* Directions for this task *
Begin at the line containing "Effectively committing ourselves" in the data below and go on through the line containing "desirability of being", repeating each line exactly; include both ends and no other line.

* Page images and extracted text *
+---+
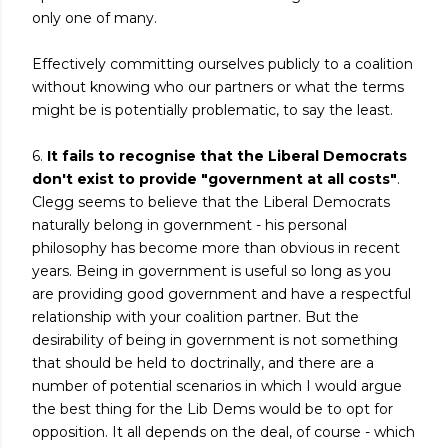
only one of many.
Effectively committing ourselves publicly to a coalition
without knowing who our partners or what the terms
might be is potentially problematic, to say the least.
6.
It fails to recognise that the Liberal Democrats
don't exist to provide "government at all costs"
.
Clegg seems to believe that the Liberal Democrats
naturally belong in government - his personal
philosophy has become more than obvious in recent
years. Being in government is useful so long as you
are providing good government and have a respectful
relationship with your coalition partner. But the
desirability of being in government is not something
that should be held to doctrinally, and there are a
number of potential scenarios in which I would argue
the best thing for the Lib Dems would be to opt for
opposition. It all depends on the deal, of course - which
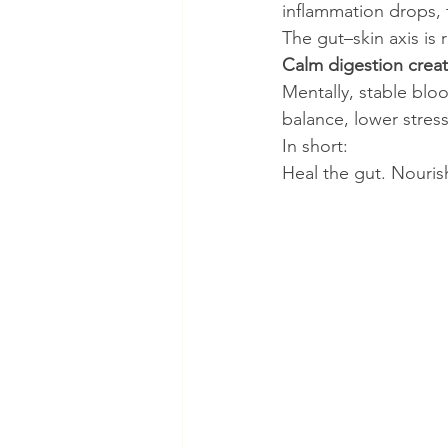
inflammation drops, t
The gut–skin axis is r
Calm digestion creat
Mentally, stable blo
balance, lower stres
In short:
Heal the gut. Nourish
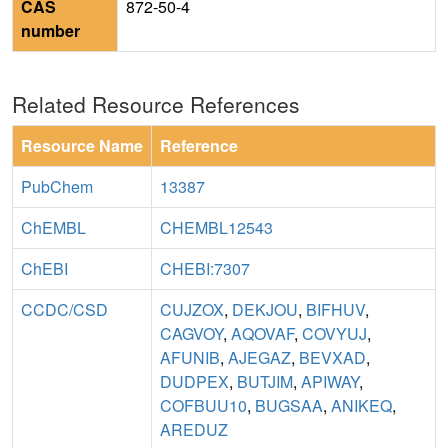
CAS
872-50-4
number
Related Resource References
Resource Name
Reference
PubChem
13387
ChEMBL
CHEMBL12543
ChEBI
CHEBI:7307
CCDC/CSD
CUJZOX
,
DEKJOU
,
BIFHUV
,
CAGVOY
,
AQOVAF
,
COVYUJ
,
AFUNIB
,
AJEGAZ
,
BEVXAD
,
DUDPEX
,
BUTJIM
,
APIWAY
,
COFBUU10
,
BUGSAA
,
ANIKEQ
,
AREDUZ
+---+
* Solution *
Effectively committing ourselves publicly to a coalition
without knowing who our partners or what the terms
might be is potentially problematic, to say the least.
6.
It fails to recognise that the Liberal Democrats
don't exist to provide "government at all costs"
.
Clegg seems to believe that the Liberal Democrats
naturally belong in government - his personal
philosophy has become more than obvious in recent
years. Being in government is useful so long as you
are providing good government and have a respectful
relationship with your coalition partner. But the
desirability of being in government is not something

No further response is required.